Dorcas Vant c1798-1844

 

Dorcas’ Life:

Dorcas Vant, my 3x great grandmother, was born around 1798 in the quiet parish of Westwell in Kent, the daughter of Edward Vant/Vaunt and Sarah Chambers. She was baptised 2 Feb1799 in St Mary’s Church, Westwell.  The last name is written as Vaunt.

Westwell is nestled at the foot of the North Downs, just four miles north of Ashford. The village has been mentioned as early as 858 and appears in the Domesday Book. By Dorcas’s time, it was a quiet agricultural community, its heart marked by St Mary’s Church, a 13th‑century building surrounded by ancient yews. The Pilgrims’ Way, the medieval route to Canterbury, ran nearby, so Dorcas grew up in a place where history and faith were woven into the very landscape.  Life revolved around the church, the fields, and the changing seasons. She would have grown up in a world where children were expected to help from an early age—working in the fields, tending animals, or assisting their mothers with household tasks.

At twenty years old, Dorcas married Henry Tilbee in Westwell.  Henry was a young labourer from nearby Charing. He had been Henry was born there in about 1798.

 They settled in Charing, a larger village just a few miles away. Charing lay directly on the Pilgrims’ Way and had long been a stopping point for travellers heading to Canterbury.
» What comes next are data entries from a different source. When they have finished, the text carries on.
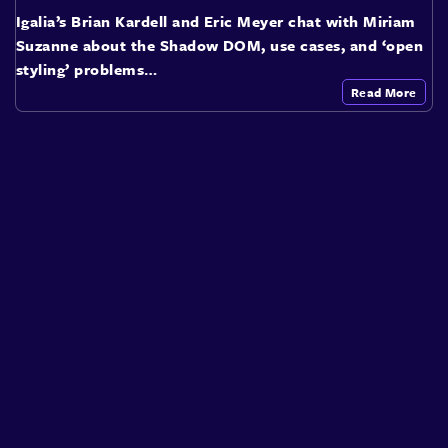
Igalia’s Brian Kardell and Eric Meyer chat with Miriam
Suzanne about the Shadow DOM, use cases, and ‘open
styling’ problems…
Read More
About
Speakers
Presentations
Conferences
Contact
Sign in
Sign Up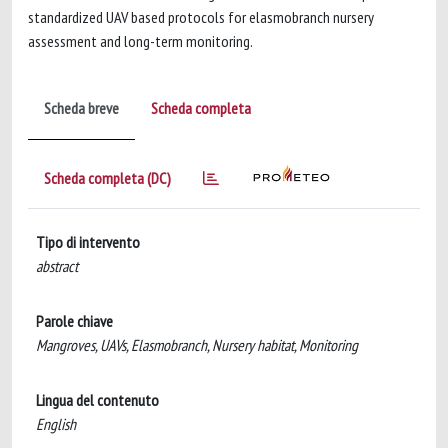
standardized UAV based protocols for elasmobranch nursery
assessment and long-term monitoring.
Scheda breve
Scheda completa
Scheda completa (DC)
Tipo di intervento
abstract
Parole chiave
Mangroves, UAVs, Elasmobranch, Nursery habitat, Monitoring
Lingua del contenuto
English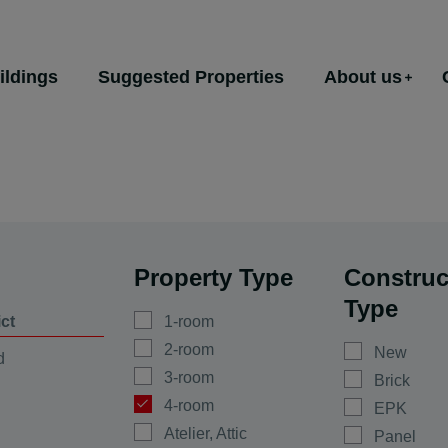
ildings
Suggested Properties
About us
Property Type
Construc
Type
ict
1-room
2-room
New
d
3-room
Brick
4-room
EPK
Atelier, Attic
Panel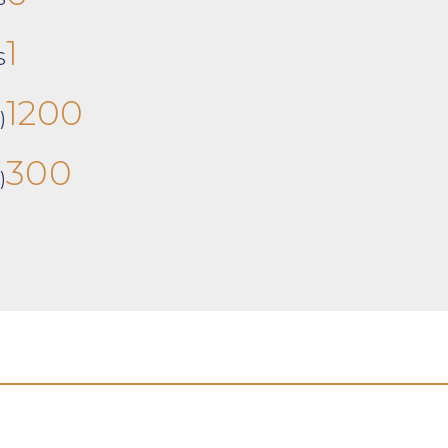
1
S
1200
)
300
)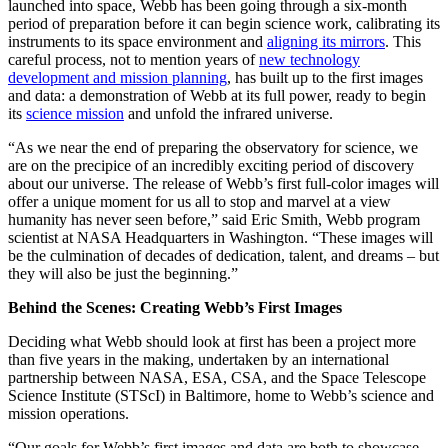
launched into space, Webb has been going through a six-month
period of preparation before it can begin science work, calibrating its
instruments to its space environment and
aligning its mirrors
. This
careful process, not to mention years of
new technology
development and mission planning
, has built up to the first images
and data: a demonstration of Webb at its full power, ready to begin
its
science mission
and unfold the infrared universe.
“As we near the end of preparing the observatory for science, we
are on the precipice of an incredibly exciting period of discovery
about our universe. The release of Webb’s first full-color images will
offer a unique moment for us all to stop and marvel at a view
humanity has never seen before,” said Eric Smith, Webb program
scientist at NASA Headquarters in Washington. “These images will
be the culmination of decades of dedication, talent, and dreams – but
they will also be just the beginning.”
Behind the Scenes: Creating Webb’s First Images
Deciding what Webb should look at first has been a project more
than five years in the making, undertaken by an international
partnership between NASA, ESA, CSA, and the Space Telescope
Science Institute (STScI) in Baltimore, home to Webb’s science and
mission operations.
“Our goals for Webb’s first images and data are both to showcase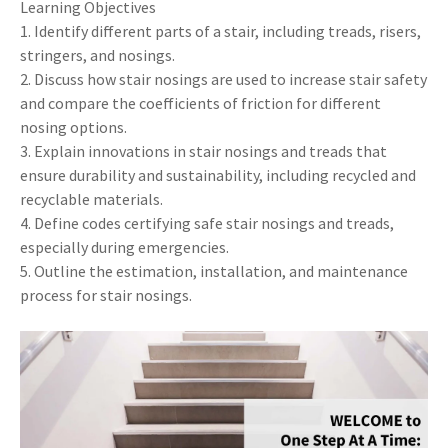
Learning Objectives
1. Identify different parts of a stair, including treads, risers,
stringers, and nosings.
2. Discuss how stair nosings are used to increase stair safety
and compare the coefficients of friction for different
nosing options.
3. Explain innovations in stair nosings and treads that
ensure durability and sustainability, including recycled and
recyclable materials.
4. Define codes certifying safe stair nosings and treads,
especially during emergencies.
5. Outline the estimation, installation, and maintenance
process for stair nosings.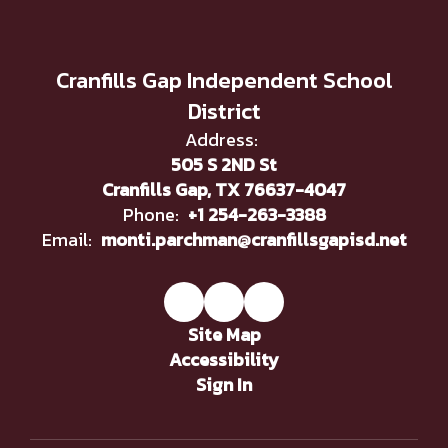
Cranfills Gap Independent School
District
Address:
505 S 2ND St
Cranfills Gap, TX 76637-4047
Phone:
+1 254-263-3388
Email:
monti.parchman@cranfillsgapisd.net
Site Map
Accessibility
Sign In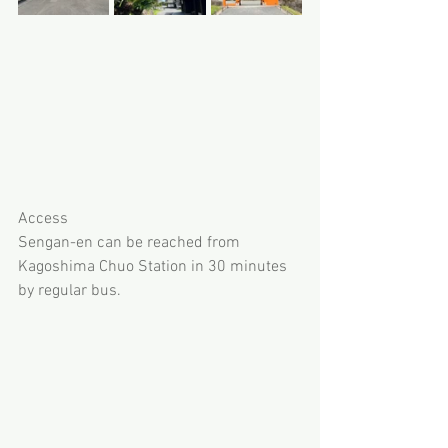
Access
Sengan-en can be reached from 
Kagoshima Chuo Station in 30 minutes 
by regular bus. 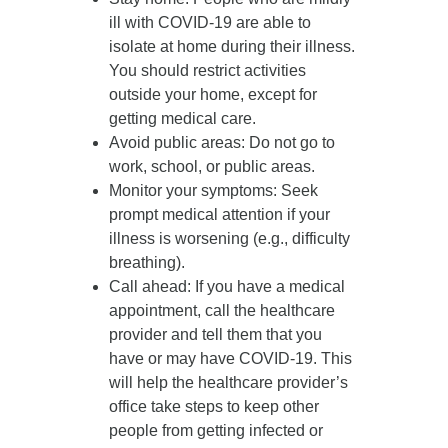
ill with COVID-19 are able to
isolate at home during their illness.
You should restrict activities
outside your home, except for
getting medical care.
Avoid public areas
: Do not go to
work, school, or public areas.
Monitor your symptoms
: Seek
prompt medical attention if your
illness is worsening (e.g., difficulty
breathing).
Call ahead
: If you have a medical
appointment, call the healthcare
provider and tell them that you
have or may have COVID-19. This
will help the healthcare provider’s
office take steps to keep other
people from getting infected or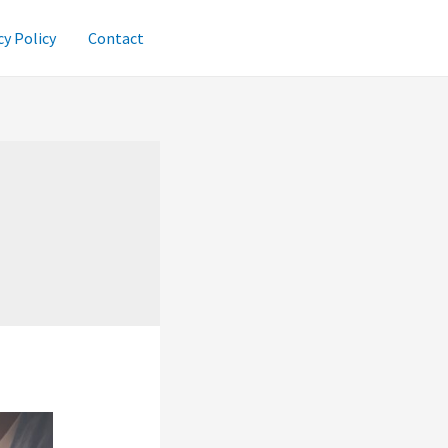
cy Policy
Contact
Its most striking landmark was the Archbishop’s Palace, once a residence of the Archbishops of Canterbury and even visited by Henry VIII. The parish church of St Peter and St Paul stood beside it, anchoring the community. By the 19th century, Charing was still primarily agricultural, with Henry working as an agricultural labourer, one of the most common occupations in Kent.  It would have meant long hours in the fields, low wages, and dependence on the harvest. Families like theirs lived close to the edge, often supplementing income with seasonal work or parish relief.

The census for 1841, 1851 and 1861 they are shown as living in Charing.

Dorcas and Henry raised six children in Charing.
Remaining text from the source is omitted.